But the port may only be 1 Mb/second; 802.11g is 20Mbps tops; but drops to 1Mbps in extremis. So the real dynamic range is at least a factor of 1000 to 1.

...

d-link dir-825 or 665 are examples of such devices

Yes, and E3000's and others. Some are half measures, and have a single knob for both shaping uplinks and downlink bandwidth. The QOS features in home routers can help, but does not solve all problems. In part, because as broadband bandwidth increases, the bottleneck link may shift/often shifts to the home router to edge device links, and there are similar (or even worse) bufferbloat problems in both the home routers and operating systems.

...

...
Personally I have MQC configured on my interface which has assured bw for small packets and ssh packets, and I also run fair-queue to make tcp sessions get a fair share. I don't know any non-cisco devices that does this.

the consumer cpe that care seem to be mostly oriented along keeping gaming and voip from being interfereed with by p2p and file transfers.

An unappreciated issue is that these buffers have destroyed TCP (and all other congestion avoiding protocols) congestion avoidance. Secondly, any modern operating system (anything other than Windows XP), implements window scaling, and will, within about 10 seconds, *fill* the buffers with a single TCP connection, and they stay full until traffic drops enough to allow them to empty (which may take seconds). Since congestion avoidance has been defeated, you get nasty behaviour out of TCP. Congestion avoidance depends on *timely* notification to the end points of congestion: these buffers have destroyed the *timely* requirement of a fundamental presumption of internet protocol design. If you think that simultaneously: 1) destroying congestion avoidance 2) destroying slow-start, as many major web sites are by increasing their initial window 3) browsers are now using many TCP connections simultaneously 4) while the TCP traffic shifts to window scaling, enabling even a single TCP connection to fill these buffers. 5) increasing numbers of large uploads/downloads (not just bittorrent, HD movie delivery to disk, backup, crash dump uploads, etc) is a good idea, you aren't old enough to have experienced the NSFnet collapse during the 1980's (as I did). I have post-traumatic stress disorder from that experience; I'm worried about the confluence of these changes, folks. And there are network neutrality aspects to bufferbloat: since carriers have been provisioning their telephony service separate from their internet service, *and* there are these bloated buffers, *and* there is no classification that end users can perform over their broadband connections, you can't do as well as a carrier even with fancy home routers for any low latency service such as voip. See: http://gettys.wordpress.com/2010/12/07/bufferbloat-and-network-neutrality-ba... Personally, I don't think this was by malice of forethought, but it's not a good situation. The best you can do is what Ooma has done; bandwidth shaping along with being closest to the broadband connection (or by fancy home routers with classification and bandwidth shaping). That won't help the downstream direction where a single other user (or yourself), can inject large packet bursts routinely by browsing web sites like YouTube or Google images (unless some miracle occurs, and the broadband head ends are classifying traffic in the downstream direction over those links). - Jim

Mikael Abrahamsson

8:18 a.m.

On Mon, 20 Dec 2010, Jim Gettys wrote:

...

Common knowledge among whom? I'm hardly a naive Internet user.

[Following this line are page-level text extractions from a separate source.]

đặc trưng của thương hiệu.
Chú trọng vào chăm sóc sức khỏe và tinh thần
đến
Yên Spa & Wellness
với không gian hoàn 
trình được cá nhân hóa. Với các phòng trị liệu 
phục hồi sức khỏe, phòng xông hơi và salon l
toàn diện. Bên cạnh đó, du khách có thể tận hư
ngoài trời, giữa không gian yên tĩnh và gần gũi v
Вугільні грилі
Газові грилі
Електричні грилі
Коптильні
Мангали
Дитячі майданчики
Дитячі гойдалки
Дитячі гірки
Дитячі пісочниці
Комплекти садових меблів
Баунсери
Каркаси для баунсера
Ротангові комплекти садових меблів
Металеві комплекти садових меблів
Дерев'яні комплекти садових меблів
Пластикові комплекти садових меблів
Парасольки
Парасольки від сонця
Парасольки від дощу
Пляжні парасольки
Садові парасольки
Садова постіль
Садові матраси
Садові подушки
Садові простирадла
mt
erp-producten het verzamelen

Anyone actually looking into the matter. The Cisco "fair-queue" command was introduced in IOS 11.0 according to <http://www.cisco.com/en/US/docs/ios/12_2/qos/command/reference/qrfcmd1.html#wp1098249> to somewhat handle the problem. I have no idea when this was in time, but I guess early 90:ties?

...

And the statement is wrong: the large router buffers have effectively destroyed TCP's congestion avoidance altogether.

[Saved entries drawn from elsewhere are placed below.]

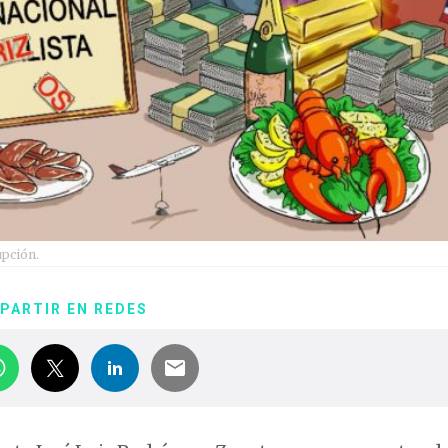
upción.
PARTIR EN REDES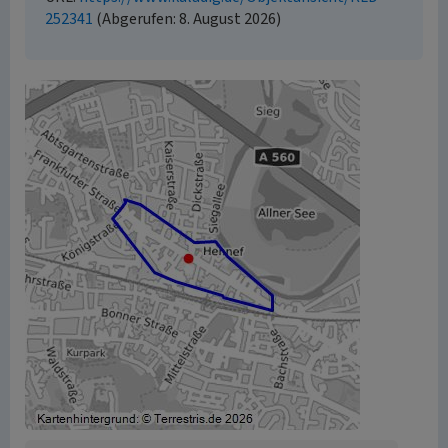
252341
(Abgerufen: 8. August 2026)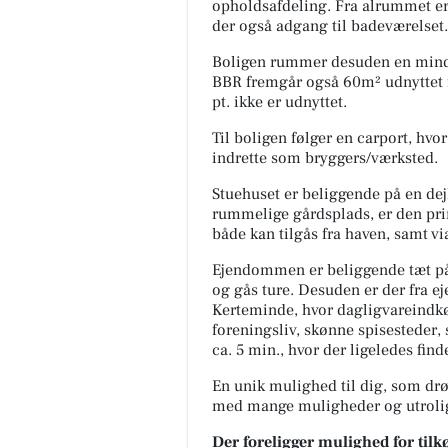
opholdsafdeling. Fra alrummet er 
der også adgang til badeværelset.
Boligen rummer desuden en mindr
BBR fremgår også 60m² udnyttet før
pt. ikke er udnyttet.
Til boligen følger en carport, hvor
indrette som bryggers/værksted.
Stuehuset er beliggende på en dejl
rummelige gårdsplads, er den pri
både kan tilgås fra haven, samt vi
Ejendommen er beliggende tæt på 
og gås ture. Desuden er der fra e
Kerteminde, hvor dagligvareindkøb
foreningsliv, skønne spisesteder
ca. 5 min., hvor der ligeledes fi
En unik mulighed til dig, som d
med mange muligheder og utrolig f
Der foreligger mulighed for tilkøb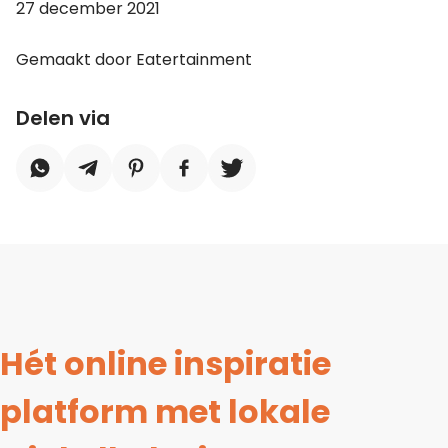
27 december 2021
Gemaakt door Eatertainment
Delen via
Hét online inspiratie
platform met lokale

Routers have had large buffers since way before residential broadband even came around, the basic premise of TCP is that routers have buffers and quite a lot of it.

...

200ms is good; but it is often up to multiple *seconds*. Resulting latencies on broadband gears are often horrific: see the netalyzr plots that I posted in my blog. See:

I know of the problem, it's no news to me. You don't have to convince me. I've been using Cisco routers as a CPE because of this for a long time.

...

Dave Clark first discovered bufferbloat on his DSLAM: he used the 6 second latency he saw to DDOS his son's excessive WOW playing.

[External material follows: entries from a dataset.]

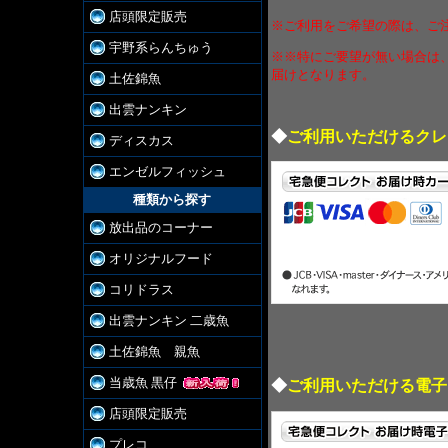
店頭限定販売
※ご利用をご希望の際は、ご
宇野系らんちゅう
※※特にご要望が無い場合は
届けとなります。
土佐錦魚
出雲ナンキン
◆
ご利用いただけるクレ
ディスカス
エンゼルフィッシュ
種類から探す
放出品のコーナー
オリジナルフード
コリドラス
出雲ナンキン 二歳魚
土佐錦魚 親魚
当歳魚 黒仔
◆
ご利用いただける電子
店頭限定販売
プレコ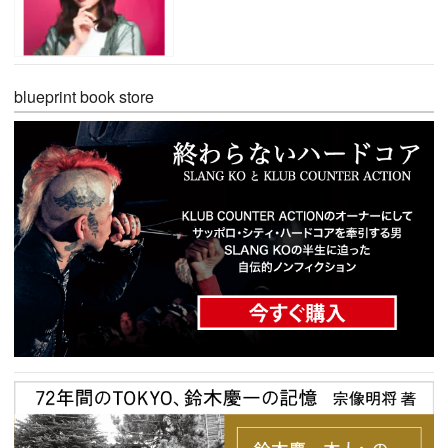
blueprint book store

When I procured a DSLAM around 2003 or so it had 40ms of buffering at 24meg ADSL2+ speed, when the speed went down, the buffers length in bytes was constant so buffering time also went up. It didn't do any AQM either, but at least it did .1p prioritization and had 4 buffers so there was a little possibility of doing things upstream of it.

...

All broadband technologies are affected, as are, it turns out, all operating systems and likely all home routers as well (see other posts I've made recently). DSL, cable and FIOS all have problems.

Yes.

...

How many of retail ISP's service calls have been due to this terrible performance?

A lot, I'm sure.

...

Secondly, any modern operating system (anything other than Windows XP), implements window scaling, and will, within about 10 seconds, *fill* the buffers with a single TCP connection, and they stay full until traffic drops enough to allow them to empty (which may take seconds). Since congestion avoidance has been defeated, you get nasty behaviour out of TCP.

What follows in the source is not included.